The burning of bituminous or smoky coal is one the worst offenders when it comes to air pollution, notably because of the generation of particulate matter and sulphur-dioxide.

Europe is supposed to be one of the cleanest inhabited regions of the world yet over the past decade air pollution has been increasing rather than decreasing, and the health effects are more pronounced than previously estimated, according to research. Of particular concern are extreme pollution events that are arising in urban areas even where there is a ban on smoky coal.

Extreme events

Irish research has shown that “extreme air pollution events are driven by burning of solid residential fuel [namely, peat, wood and biomass]; even though less than 4 per cent solid fuel is consumed, this accounts disproportionately for 70 per cent of the pollution”, scientists at NUI Galway concluded.

The Environmental Protection Agency (EPA) has repeatedly highlighted that during winter months, when solid fuel is being burned, air quality is significantly worse in smaller towns and villages than it is in larger towns and cities where the ban is in place.

A smoky coal ban was introduced in Dublin in 1990. Research showed it resulted in 350 fewer deaths per year throughout the city. In 2013 it was extended to the next 25 largest urban areas in the country.

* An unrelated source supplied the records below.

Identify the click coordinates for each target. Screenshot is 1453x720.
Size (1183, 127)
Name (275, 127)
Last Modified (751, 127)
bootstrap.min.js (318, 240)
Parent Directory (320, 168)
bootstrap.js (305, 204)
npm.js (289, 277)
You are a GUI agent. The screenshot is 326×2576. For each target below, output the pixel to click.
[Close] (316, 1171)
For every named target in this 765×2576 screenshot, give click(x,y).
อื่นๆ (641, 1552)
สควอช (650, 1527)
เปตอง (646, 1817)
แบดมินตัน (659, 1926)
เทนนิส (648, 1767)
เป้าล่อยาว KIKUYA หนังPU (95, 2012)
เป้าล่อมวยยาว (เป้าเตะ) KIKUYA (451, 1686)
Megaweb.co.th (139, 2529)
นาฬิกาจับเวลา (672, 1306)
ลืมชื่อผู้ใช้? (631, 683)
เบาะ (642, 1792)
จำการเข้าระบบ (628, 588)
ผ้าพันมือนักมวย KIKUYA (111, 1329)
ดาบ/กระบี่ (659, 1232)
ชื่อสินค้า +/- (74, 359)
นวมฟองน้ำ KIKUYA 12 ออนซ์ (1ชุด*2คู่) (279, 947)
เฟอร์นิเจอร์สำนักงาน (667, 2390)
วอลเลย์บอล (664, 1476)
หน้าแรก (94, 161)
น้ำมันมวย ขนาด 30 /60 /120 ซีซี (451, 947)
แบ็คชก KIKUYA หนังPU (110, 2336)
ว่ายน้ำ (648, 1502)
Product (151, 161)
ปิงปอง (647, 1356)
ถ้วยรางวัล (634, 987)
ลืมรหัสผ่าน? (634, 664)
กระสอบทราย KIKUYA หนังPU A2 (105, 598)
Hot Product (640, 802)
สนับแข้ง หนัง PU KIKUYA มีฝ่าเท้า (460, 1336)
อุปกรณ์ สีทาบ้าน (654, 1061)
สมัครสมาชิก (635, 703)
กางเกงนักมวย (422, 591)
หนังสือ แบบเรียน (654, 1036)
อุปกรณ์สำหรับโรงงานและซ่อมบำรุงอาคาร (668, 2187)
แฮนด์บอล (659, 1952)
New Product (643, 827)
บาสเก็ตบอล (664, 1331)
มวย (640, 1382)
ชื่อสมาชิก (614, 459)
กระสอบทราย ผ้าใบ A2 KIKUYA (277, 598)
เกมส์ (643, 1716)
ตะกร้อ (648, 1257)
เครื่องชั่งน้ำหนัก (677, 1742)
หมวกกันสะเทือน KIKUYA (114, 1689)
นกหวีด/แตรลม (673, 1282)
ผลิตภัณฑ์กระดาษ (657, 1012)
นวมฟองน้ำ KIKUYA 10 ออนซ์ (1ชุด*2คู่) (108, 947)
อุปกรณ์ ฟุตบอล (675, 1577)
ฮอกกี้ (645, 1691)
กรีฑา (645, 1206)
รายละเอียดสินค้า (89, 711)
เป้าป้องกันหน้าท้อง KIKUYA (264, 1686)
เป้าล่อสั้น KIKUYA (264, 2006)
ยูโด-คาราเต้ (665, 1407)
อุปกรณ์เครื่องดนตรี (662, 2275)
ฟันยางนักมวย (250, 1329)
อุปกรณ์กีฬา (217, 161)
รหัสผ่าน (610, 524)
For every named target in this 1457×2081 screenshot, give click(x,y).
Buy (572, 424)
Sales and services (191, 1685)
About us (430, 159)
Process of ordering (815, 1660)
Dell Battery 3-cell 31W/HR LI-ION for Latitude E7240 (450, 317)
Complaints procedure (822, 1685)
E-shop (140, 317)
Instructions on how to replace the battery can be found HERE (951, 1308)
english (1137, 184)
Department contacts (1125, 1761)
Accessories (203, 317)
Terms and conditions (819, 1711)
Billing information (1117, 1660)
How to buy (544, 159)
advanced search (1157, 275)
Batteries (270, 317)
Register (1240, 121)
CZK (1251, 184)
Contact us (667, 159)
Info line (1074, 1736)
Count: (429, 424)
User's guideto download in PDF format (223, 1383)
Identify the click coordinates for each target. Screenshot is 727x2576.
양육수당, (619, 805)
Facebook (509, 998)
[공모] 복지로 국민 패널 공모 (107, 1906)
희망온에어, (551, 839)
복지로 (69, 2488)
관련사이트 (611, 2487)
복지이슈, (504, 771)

Shortly after coming into office in 2016, Mr Naughten indicated his intention to extend the ban – the measure is due to be approved by the Cabinet on Wednesday after EU clearance to extend it.

National policies

Ireland’s first National Clean Air Strategy, which will provide a framework of cross-government policies and actions to reduce harmful emissions from a range of sources, is due to be published shortly. It will address a wide range of other national policies that are relevant to air quality, including transport, energy and agriculture.

Smokeless fuels are considered to be energy efficient and cost effective, and provide a greener and more dependable alternative to traditional coal. Various coal products are available including smokeless blended fuels, some of which include lignite, others contain anthracite.